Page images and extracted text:

• • •

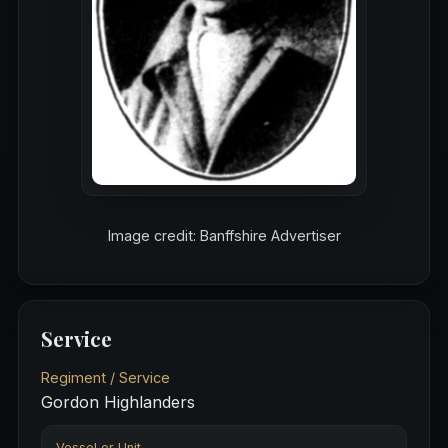
Image credit: Banffshire Advertiser
Service
Regiment / Service
Gordon Highlanders
Vessel or Unit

• • •

• _Task details_:
Pictures aside, repeat every entry exactly as written.

• _Answer box_:
Image credit: Banffshire Advertiser
Service
Regiment / Service
Gordon Highlanders
Vessel or Unit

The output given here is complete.